PROMPT.
Without any images, write the data out exactly as it appears.

[[ SOURCE MATERIAL, beginning ]]

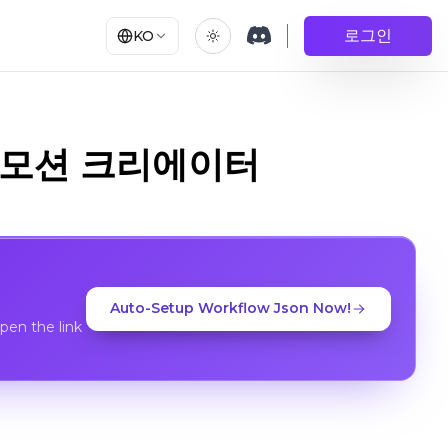
로그인
KO
틱 모션 크리에이터
Auto-Setup Workflow Json Now!
en the link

[[ SOURCE MATERIAL, end ]]

WORKED SOLUTION.
로그인
KO
틱 모션 크리에이터
Auto-Setup Workflow Json Now!
en the link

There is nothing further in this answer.